INFORMATION SHOWN:
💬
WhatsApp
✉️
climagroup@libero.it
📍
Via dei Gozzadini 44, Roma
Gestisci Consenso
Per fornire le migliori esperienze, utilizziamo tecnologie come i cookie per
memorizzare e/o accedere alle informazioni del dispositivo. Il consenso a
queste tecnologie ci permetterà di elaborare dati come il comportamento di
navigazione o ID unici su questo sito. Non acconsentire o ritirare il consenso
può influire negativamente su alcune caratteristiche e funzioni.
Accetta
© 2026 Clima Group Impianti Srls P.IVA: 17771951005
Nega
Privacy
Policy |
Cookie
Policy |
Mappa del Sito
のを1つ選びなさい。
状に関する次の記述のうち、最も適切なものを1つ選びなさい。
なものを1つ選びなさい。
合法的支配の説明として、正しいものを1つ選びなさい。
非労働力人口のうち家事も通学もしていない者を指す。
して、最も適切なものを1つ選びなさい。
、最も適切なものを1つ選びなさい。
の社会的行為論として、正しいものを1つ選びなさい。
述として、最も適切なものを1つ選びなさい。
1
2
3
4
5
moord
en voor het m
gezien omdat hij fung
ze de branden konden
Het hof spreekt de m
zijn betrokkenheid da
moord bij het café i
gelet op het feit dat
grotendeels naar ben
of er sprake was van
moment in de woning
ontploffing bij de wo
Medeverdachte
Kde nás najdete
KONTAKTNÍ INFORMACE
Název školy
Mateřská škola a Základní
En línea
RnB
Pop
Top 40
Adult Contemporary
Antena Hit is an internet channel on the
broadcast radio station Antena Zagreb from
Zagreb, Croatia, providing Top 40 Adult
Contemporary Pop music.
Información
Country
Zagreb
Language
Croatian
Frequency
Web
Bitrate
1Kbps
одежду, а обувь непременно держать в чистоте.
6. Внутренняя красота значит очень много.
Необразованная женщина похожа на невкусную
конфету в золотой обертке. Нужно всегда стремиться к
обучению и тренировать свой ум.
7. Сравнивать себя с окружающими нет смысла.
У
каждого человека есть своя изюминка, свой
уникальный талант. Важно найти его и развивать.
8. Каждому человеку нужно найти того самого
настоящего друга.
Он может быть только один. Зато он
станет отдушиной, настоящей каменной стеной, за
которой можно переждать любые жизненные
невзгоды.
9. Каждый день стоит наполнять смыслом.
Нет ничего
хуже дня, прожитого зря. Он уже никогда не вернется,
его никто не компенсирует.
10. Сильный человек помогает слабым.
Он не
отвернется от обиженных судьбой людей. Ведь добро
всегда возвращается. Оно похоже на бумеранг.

WHAT YOU HAVE TO DO:
Your answer should be a single number: the count of lines in the material above that contain "tecnologie".

OUTPUT BELOW:
2